> WORK TO COMPLETE
Return the lines of the listing below exactly as they appear, beginning at the one with "nature and not want to protect it." and stopping after the one with "associated with gender, age, or significant"; do not include pictures.

____

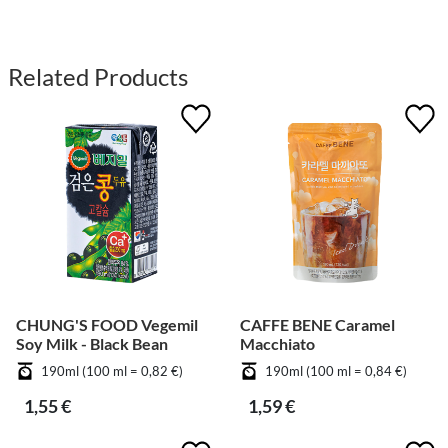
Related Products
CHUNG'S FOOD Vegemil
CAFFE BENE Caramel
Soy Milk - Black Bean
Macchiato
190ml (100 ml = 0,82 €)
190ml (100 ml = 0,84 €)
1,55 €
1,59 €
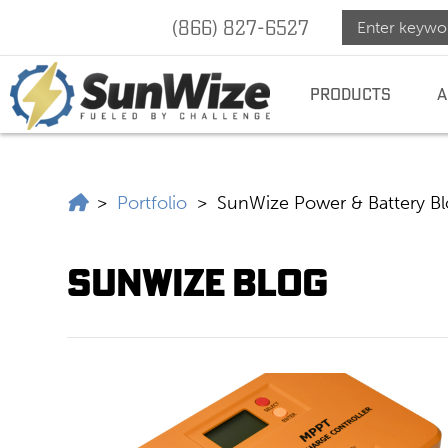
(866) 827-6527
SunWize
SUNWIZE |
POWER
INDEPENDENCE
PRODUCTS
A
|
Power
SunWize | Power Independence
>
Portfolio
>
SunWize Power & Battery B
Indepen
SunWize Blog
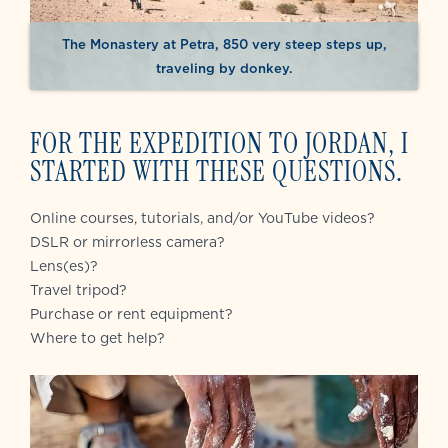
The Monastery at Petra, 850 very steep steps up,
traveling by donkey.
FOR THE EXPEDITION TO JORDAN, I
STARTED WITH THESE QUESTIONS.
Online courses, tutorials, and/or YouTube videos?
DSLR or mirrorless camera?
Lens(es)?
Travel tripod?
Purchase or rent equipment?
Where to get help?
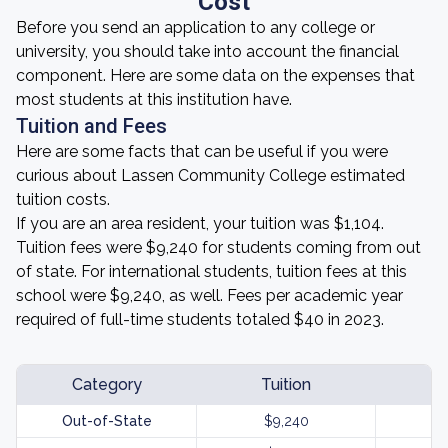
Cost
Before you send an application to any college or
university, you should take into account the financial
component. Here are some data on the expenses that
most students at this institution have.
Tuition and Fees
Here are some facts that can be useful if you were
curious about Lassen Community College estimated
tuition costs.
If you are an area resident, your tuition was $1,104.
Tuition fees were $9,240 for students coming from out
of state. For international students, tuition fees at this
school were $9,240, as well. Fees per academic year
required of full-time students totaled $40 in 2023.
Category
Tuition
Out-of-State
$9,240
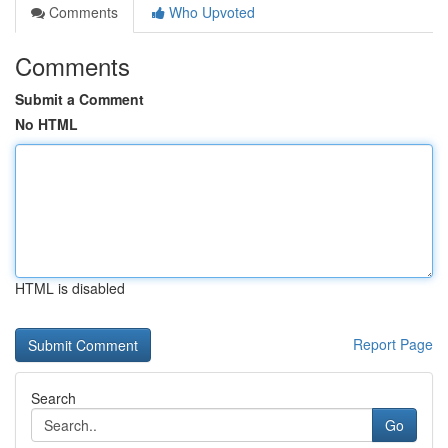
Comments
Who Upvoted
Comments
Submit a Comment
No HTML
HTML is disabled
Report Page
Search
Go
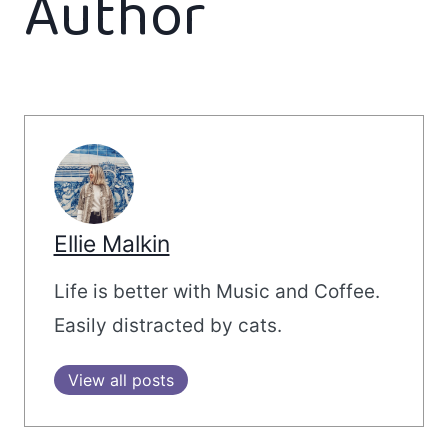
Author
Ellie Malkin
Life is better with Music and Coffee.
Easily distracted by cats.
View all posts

____

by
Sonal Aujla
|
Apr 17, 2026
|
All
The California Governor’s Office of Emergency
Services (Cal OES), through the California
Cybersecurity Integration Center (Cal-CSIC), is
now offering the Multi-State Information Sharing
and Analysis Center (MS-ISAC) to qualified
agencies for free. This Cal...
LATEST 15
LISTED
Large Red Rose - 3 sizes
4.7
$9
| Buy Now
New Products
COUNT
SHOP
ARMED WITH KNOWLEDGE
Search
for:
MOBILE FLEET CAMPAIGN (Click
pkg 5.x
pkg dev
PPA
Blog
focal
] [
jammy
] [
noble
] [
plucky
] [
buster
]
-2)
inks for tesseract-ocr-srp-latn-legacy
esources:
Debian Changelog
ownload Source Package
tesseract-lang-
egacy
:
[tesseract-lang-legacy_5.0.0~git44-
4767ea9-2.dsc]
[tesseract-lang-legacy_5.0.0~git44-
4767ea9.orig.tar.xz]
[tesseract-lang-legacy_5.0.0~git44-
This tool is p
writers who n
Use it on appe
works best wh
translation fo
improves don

____

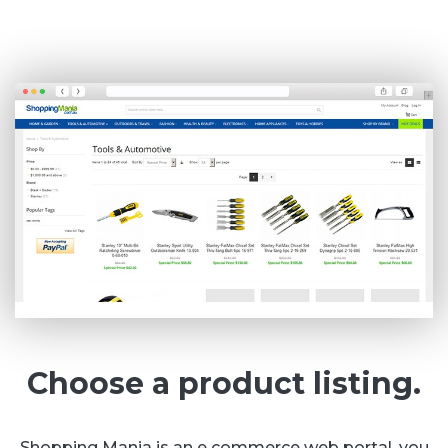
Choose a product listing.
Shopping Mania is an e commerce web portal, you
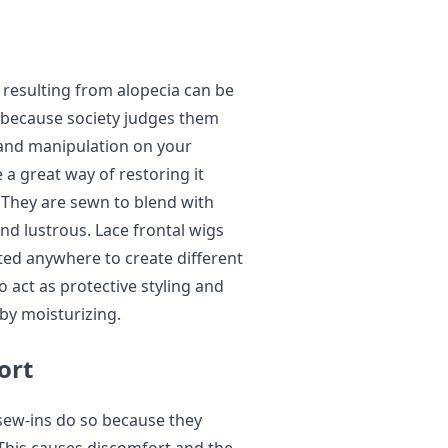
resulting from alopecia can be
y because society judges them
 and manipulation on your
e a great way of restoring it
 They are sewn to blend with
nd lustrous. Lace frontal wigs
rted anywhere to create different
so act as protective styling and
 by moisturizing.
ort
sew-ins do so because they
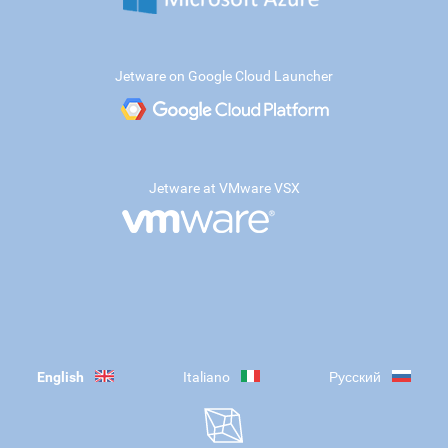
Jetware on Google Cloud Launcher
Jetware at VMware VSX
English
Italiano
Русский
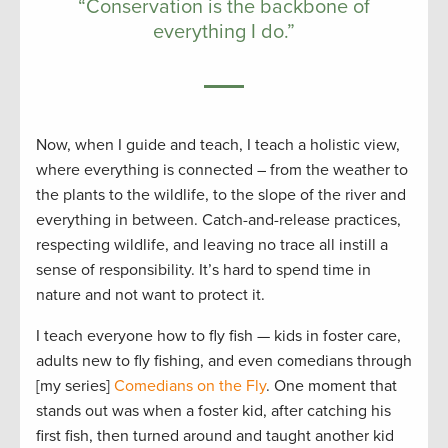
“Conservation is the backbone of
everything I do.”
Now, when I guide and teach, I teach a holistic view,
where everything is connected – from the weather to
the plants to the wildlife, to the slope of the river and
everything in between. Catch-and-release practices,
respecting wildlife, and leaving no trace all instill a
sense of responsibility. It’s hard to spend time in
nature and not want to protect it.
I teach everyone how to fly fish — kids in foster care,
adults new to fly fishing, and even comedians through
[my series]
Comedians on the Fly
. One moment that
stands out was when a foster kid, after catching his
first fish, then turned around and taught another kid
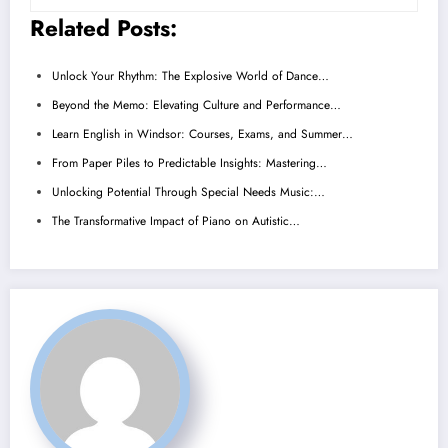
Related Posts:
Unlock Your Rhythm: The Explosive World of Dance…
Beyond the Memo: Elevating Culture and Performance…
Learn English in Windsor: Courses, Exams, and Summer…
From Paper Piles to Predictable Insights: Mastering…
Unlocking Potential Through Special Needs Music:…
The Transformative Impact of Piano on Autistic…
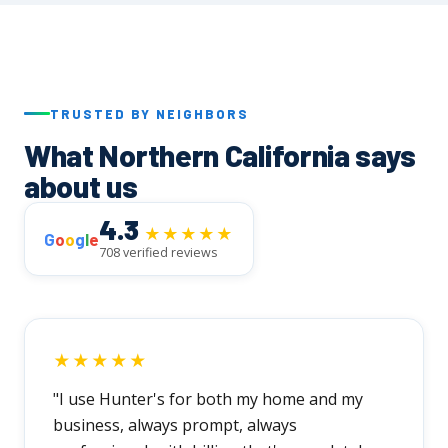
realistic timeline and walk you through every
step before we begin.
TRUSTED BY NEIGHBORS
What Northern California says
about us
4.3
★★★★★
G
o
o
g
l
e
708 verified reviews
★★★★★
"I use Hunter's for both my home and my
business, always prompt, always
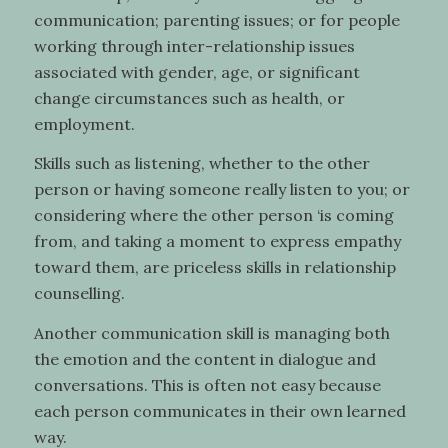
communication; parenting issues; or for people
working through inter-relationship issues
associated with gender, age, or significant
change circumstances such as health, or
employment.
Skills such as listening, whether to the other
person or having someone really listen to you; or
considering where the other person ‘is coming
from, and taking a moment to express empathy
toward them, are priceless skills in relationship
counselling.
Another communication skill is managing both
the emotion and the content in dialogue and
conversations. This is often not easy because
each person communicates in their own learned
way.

____

> EXERCISE RESULT
nature and not want to protect it.
I teach everyone how to fly fish — kids in foster care,
adults new to fly fishing, and even comedians through
[my series]
Comedians on the Fly
. One moment that
stands out was when a foster kid, after catching his
first fish, then turned around and taught another kid
Related Posts:
Unlock Your Rhythm: The Explosive World of Dance…
Beyond the Memo: Elevating Culture and Performance…
Learn English in Windsor: Courses, Exams, and Summer…
From Paper Piles to Predictable Insights: Mastering…
Unlocking Potential Through Special Needs Music:…
The Transformative Impact of Piano on Autistic…
realistic timeline and walk you through every
step before we begin.
TRUSTED BY NEIGHBORS
What Northern California says
about us
4.3
★★★★★
G
o
o
g
l
e
708 verified reviews
★★★★★
"I use Hunter's for both my home and my
business, always prompt, always
communication; parenting issues; or for people
working through inter-relationship issues
associated with gender, age, or significant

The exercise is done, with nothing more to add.